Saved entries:

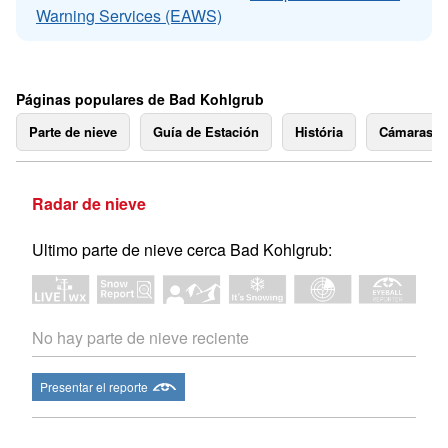
Warning Services (EAWS)
Páginas populares de Bad Kohlgrub
Parte de nieve
Guía de Estación
História
Cámaras 
Radar de nieve
Ultimo parte de nieve cerca Bad Kohlgrub:
No hay parte de nieve reciente
Presentar el reporte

(TO DO)
Give back the records word for word, without their pictures.

(RESPONSE BELOW)
Warning Services (EAWS)
Páginas populares de Bad Kohlgrub
Parte de nieve
Guía de Estación
História
Cámaras 
Radar de nieve
Ultimo parte de nieve cerca Bad Kohlgrub:
No hay parte de nieve reciente
Presentar el reporte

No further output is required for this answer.